KENANGAN YANG HINGGAP HINGGA JAUH (Inmemoriam Prof. Dr. Muhammad Ashri, SH.,MH)
Jumat, saat hari belum memasuki siang, HP ditangan bergetar, sebuah sort masege masuk: Winner bro.. Belum sempat terbalas, HP sekali lagi bergetar, sebuah telepon.. Bro sudah dengar kabar.. Prof Ashri meninggal... . Tidak banyak perbincangan, hanya saling berjanji untuk niat melayat dan mengantar jenazah.
Sepanjang waktu singkat itu, terbayang pribadi yang dengan kapasitas keilmuannya telah mengantarkan kami berdiri di podium bergensi ujian promosi doktoral di Fakultas Hukum Unhas, medio Agustus 2019.
Kabarnya beliau akan dimakamkan bakda sholat jumat, kata Dr. Winner Siregar, SH., MH. Kami berharap bisa melayat langsung di rumah duka, lalu mengatarkan beliau di rest area terakhir yang damai. Namun apa daya, ‘semesta’ berkendak lain: kami tiba dirumah duka yang sudah sunyi, hanya puluhan ucapan duka berbingkai bunga warna warni berjajar rapi, memberi saksi kepergian jenazah Prof. Dr. Muhammad Ashri, SH., MH, sesaat lalu.
Kursi-kursi tamu berseliweran tak rapi, diam membisu. Kami memasuki halaman rumah, yang pagar besi kuning kusam, sangat akrab rasanya, menyapa dengan kenangan, saat kami sering mengunjungi rumah itu untuk konsultasi menimbah ilmu dari almarhum. Mendekat di pintu, terdengar perbincangan dengan nada suara penuh duka. Kami hanya bertanya perlahan, kemana jenazah di makamkan?

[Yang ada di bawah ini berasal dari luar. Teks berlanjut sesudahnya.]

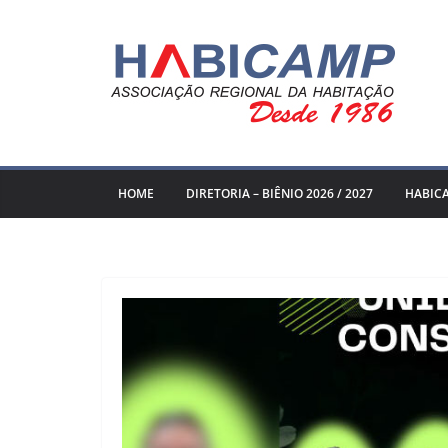
Pular
para
o
conteúdo
HOME
DIRETORIA – BIÊNIO 2026 / 2027
HABIC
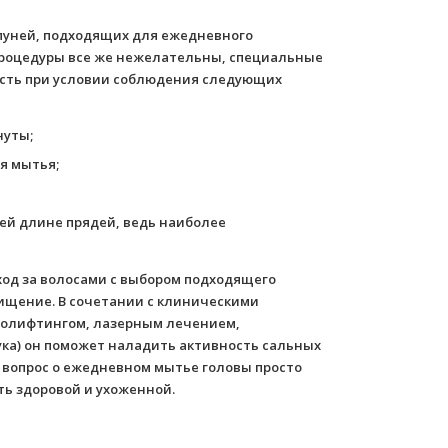
пуней, подходящих для ежедневного
 процедуры все же нежелательны, специальные
сть при условии соблюдения следующих
нуты;
я мытья;
ей длине прядей, ведь наиболее
од за волосами с выбором подходящего
ищение. В сочетании с клиническими
молифтингом, лазерным лечением,
ука) он поможет наладить активность сальных
а вопрос о ежедневном мытье головы просто
ть здоровой и ухоженной.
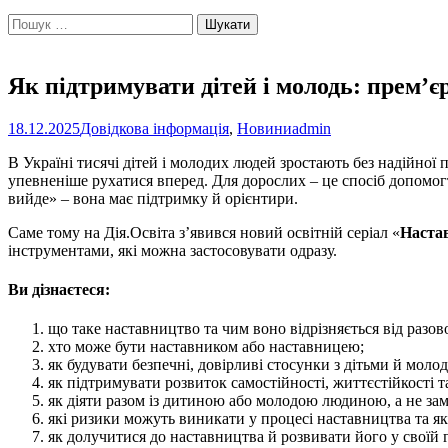
Пошук:
Як підтримувати дітей і молодь: прем’є
18.12.2025
Довідкова інформація
,
Новини
admin
В Україні тисячі дітей і молодих людей зростають без надійно
упевненіше рухатися вперед. Для дорослих – це спосіб допомогт
вийде» – вона має підтримку й орієнтири.
Саме тому на Дія.Освіта зʼявився новий освітній серіал «
Настав
інструментами, які можна застосовувати одразу.
Ви дізнаєтеся:
що таке наставництво та чим воно відрізняється від разов
хто може бути наставником або наставницею;
як будувати безпечні, довірливі стосунки з дітьми й мол
як підтримувати розвиток самостійності, життєстійкості т
як діяти разом із дитиною або молодою людиною, а не зам
які ризики можуть виникати у процесі наставництва та я
як долучитися до наставництва й розвивати його у своїй 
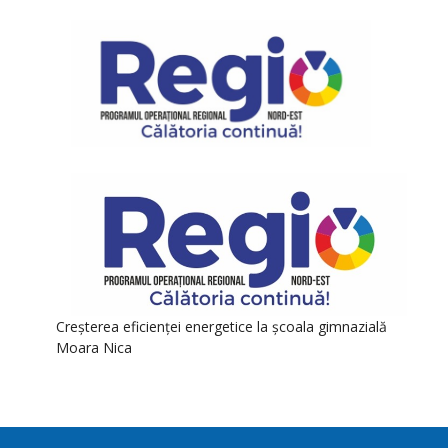
Creșterea eficienței energetice la școala gimnazială
Moara Nica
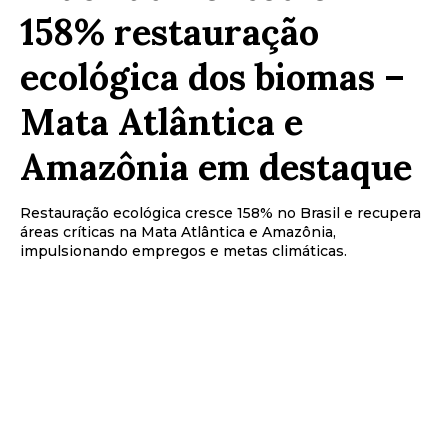
158% restauração
ecológica dos biomas –
Mata Atlântica e
Amazônia em destaque
Restauração ecológica cresce 158% no Brasil e recupera
áreas críticas na Mata Atlântica e Amazônia,
impulsionando empregos e metas climáticas.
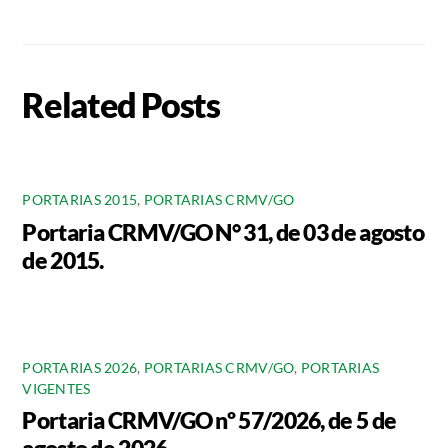
Related Posts
PORTARIAS 2015
,
PORTARIAS CRMV/GO
Portaria CRMV/GO N° 31, de 03 de agosto
de 2015.
PORTARIAS 2026
,
PORTARIAS CRMV/GO
,
PORTARIAS
VIGENTES
Portaria CRMV/GO nº 57/2026, de 5 de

Kami angkatan 2015 Program S3 di FH Unhas. Kebersaman dengan beliau di ruang kuliah terasa berbeda (menurut saya pribadi), kesan sosok pribadi sederhana dan penuh sahaja, terasa padu dengan Materi HAM yang diampuhnya dengan pola pengajaran melalui pendekatan filosofis. Kesan yang begitu akademik. Pengajarannya mengenai HAM dari sisi paradigma, sejarah dan konteks empiris, meresap dalam logika yang mudah dicerna namun membawa kedalaman makna yang memenuhi 'kantong-kantong' pengetahuan mahasiswa yang ‘penasaran’.
Segumpal rasa ‘bersalah’ menerpah kami, karena tidak sempat masuk dalam rombongan yang menghantar jenazah beliau menuju bumi pemakaman. Selang waktu dua jam membuat kami hanya dapat menyusul dan mengunjungi pusara beliau yang baru saja ditinggalkan seluruh keluarga, tetangga, sahabat, kolega dan mitra, usai penguburan dan doa talkin, yang dibaca khusus buat beliau.
Setelah perjalanan berkelok-kelok di sepanjang tepi jalan tol, kami memasuki area makam yang bagai taman tertata. Rumput hijau yang membentang, pohon kemboja yang masih remaja dan sederet pusara putih bagai rumah-rumah mungil yang tenang tanpa suara, seolah memberi isyarat bahwa penghuninya sedang ‘tidur pulas’ bagai bayi. Langkah kami makin mendekat dari makam yang tanahnya masih basah dalam gundukan berwarna coklat. Masih dinaungi tenda untuk menahan terjangan hujan.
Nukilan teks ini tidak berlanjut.